Wednesday, February 11, 2009

Idea(s) for Google Alerts

I've been using the alerts mechanism offered through Google Alerts for a couple of months now.

What kind of service does Google Alerts offer, you ask? Well, in a nutshell, it is basically a service that allows you to receive email/rss(feed) based alerts

Now Google is not the first to be offering an alert mechanism engine such as this one. Most major news service allow you to configure some sort of an alert system. Breaking News from CNN alerts come to mind. Also companies like www.cnet.com allow you to configure and receive alerts on any entity that you'd wish. I am sure there are tons of others out there.

The (Google) alerting structure is quite simple, yet by virtue of Google's algorithms (read : Googly spiders crawlin) quite powerful. I mean an alert(ing) structure that would harness the capabilities of one of the best Search engine(s) that we have. Potentially scourge the entire Google index to get you comprehensive listings of all the alerts generated. And then compile and send those alerts out to you in a timely manner. Armed with a BlackBerry or a mobile device of choice, you have information at your fingertips as soon as it is made available.

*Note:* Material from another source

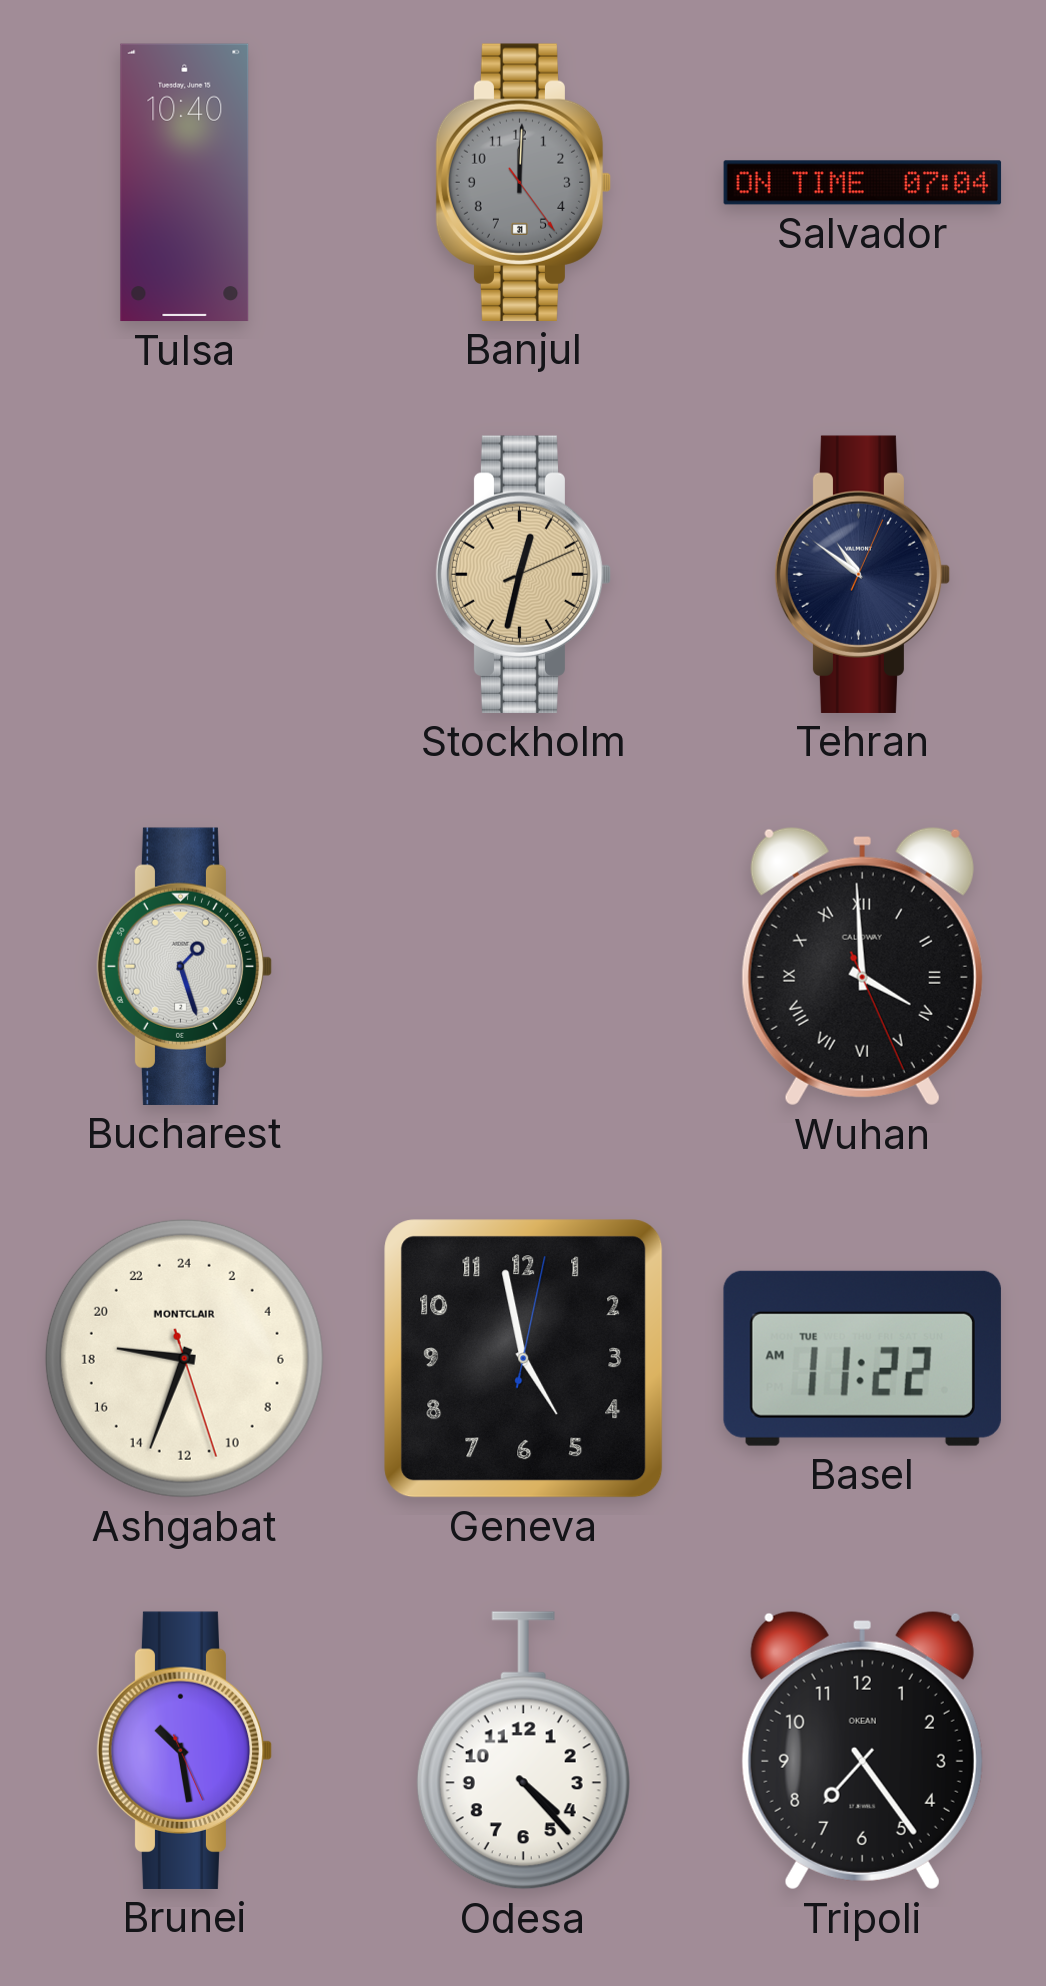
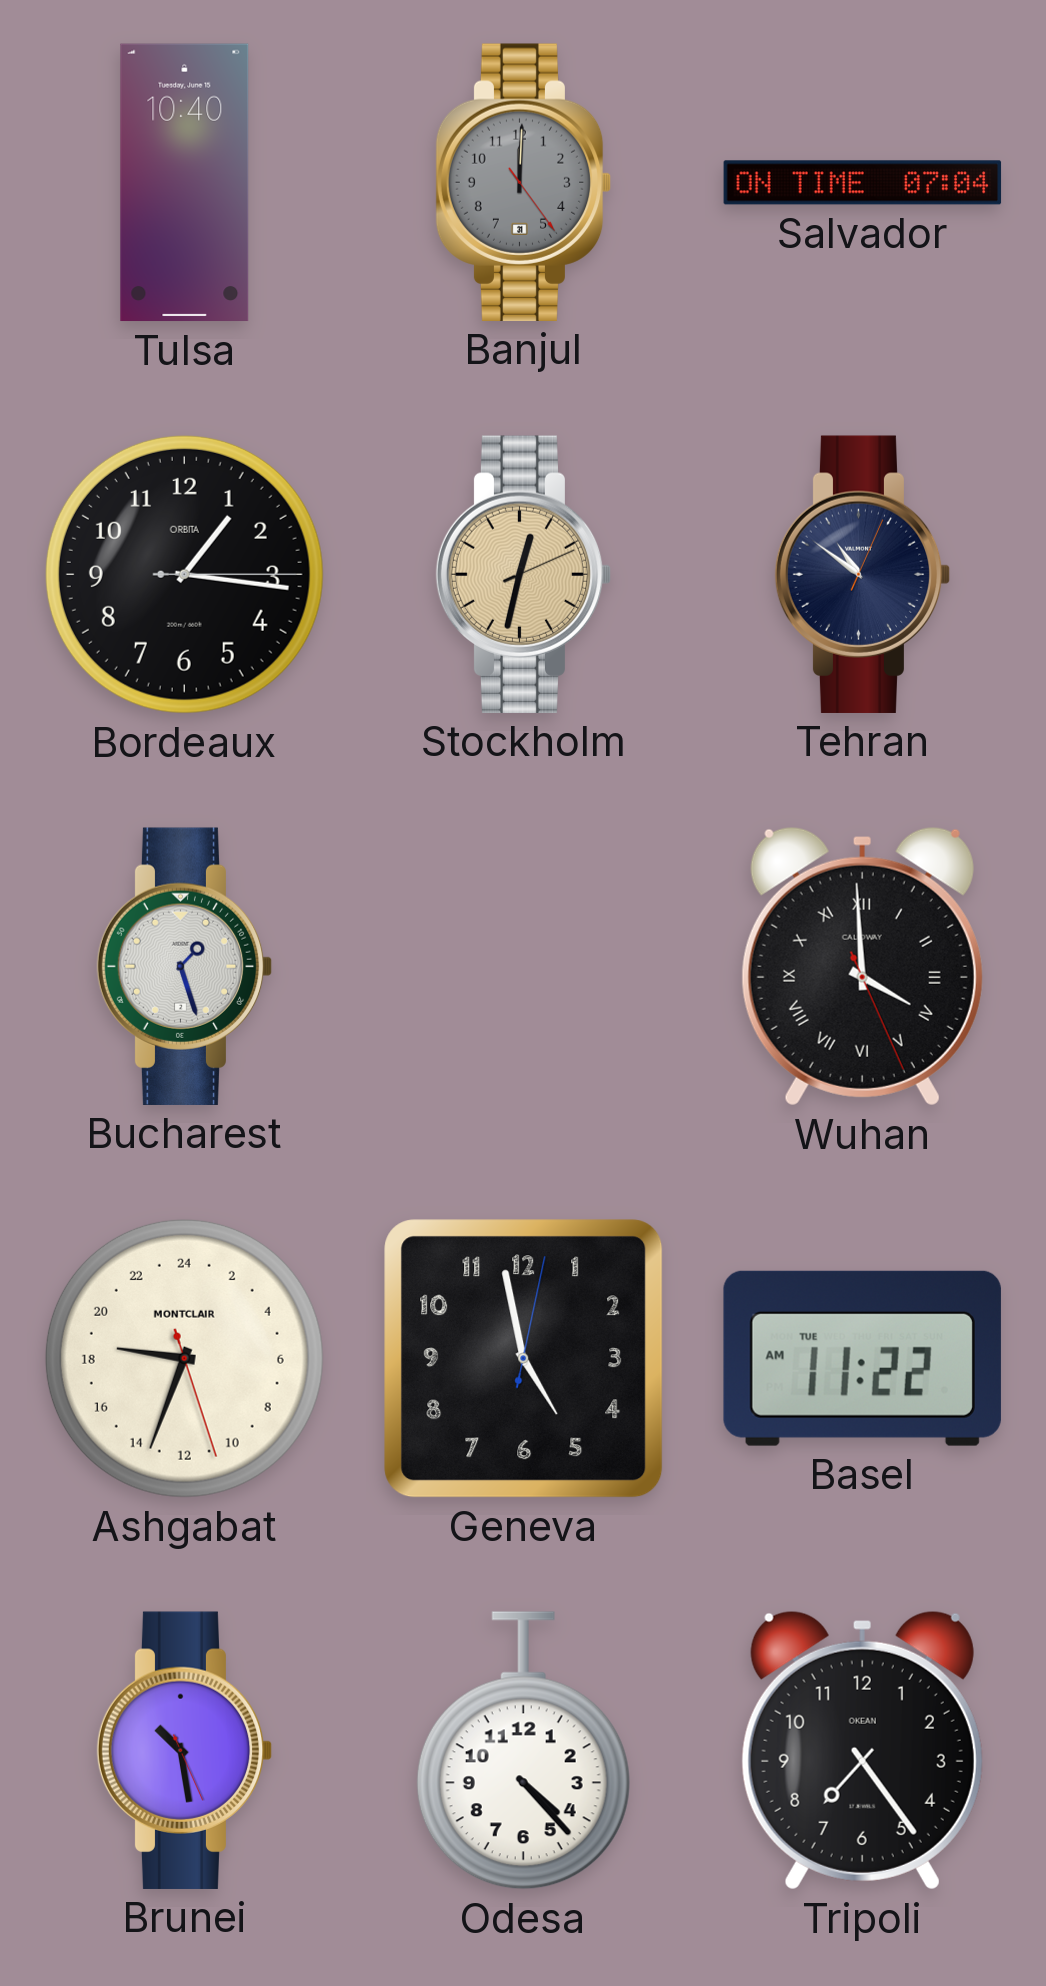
Bordeaux: none -> 1:16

After using this engine (Google Alerts :) for a couple of months I have brainstormed a couple of suggested improvements for this utility/application/service. So without further ado:

* idea # 1 *
Incorporate Google Alerts with the services rendered by Blogger (for trending and analysis):
Description for this idea:
At the moment all the alerts are sent using the following settings:
Delivery mechanism: email/rss
Frequency : daily, weekly, as it happens
Type : News, Blog, Web, Comprehensive, Video e.t.c

Once you receive these alerts (email/rss), there is very little you can do with this data set when it comes to trending and analysis. I consider email/rss as static entities, whereby you can do very little with the data set, once it is actually delivered to the "destination". If the alerts received can somehow be posted onto the blogger infrastructure (owned by Google), then this would enable you to go have a one-stop repository for all your aggregated alerts. Now you have an alternative to view the data-set in it's entirety from a a trending and analysis perspective.
Pros :
* No more having to log-in to your email to look at any given alert
* Not having to scroll through the alert in your mobile device to go through each and every link. You can just go to your customized blog to get this information
* Trending and Analysis for you would be done automatically (Blogger automatically categorizes each entry by date/month)
* Ability to sort through the data set and remove undesirable alerts. Example: having an alert for the term "Honda" might occasionally bring up alerts about the actual character in the Game Street-Fighter2. Where as you set the alert up for the actual Japanese Car manufacturer (sorry cant think of a better example right now :)
Cons :
* Potential abuse of service (SPAM)
* Could lead to a bit of a clutter in blogosphere

* idea # 2 *
Incorporate Google Alerts with a)Blogger + b)Google Trends
Description for this idea: Same as above. Only in this case you get a little Google Trend window (java applet/png image) show up beside each alert posting that would give you the frequency of how many instances of that term were generated in a specified timeframe. Google could even charge customers building some enhanced feature set into such an architecture.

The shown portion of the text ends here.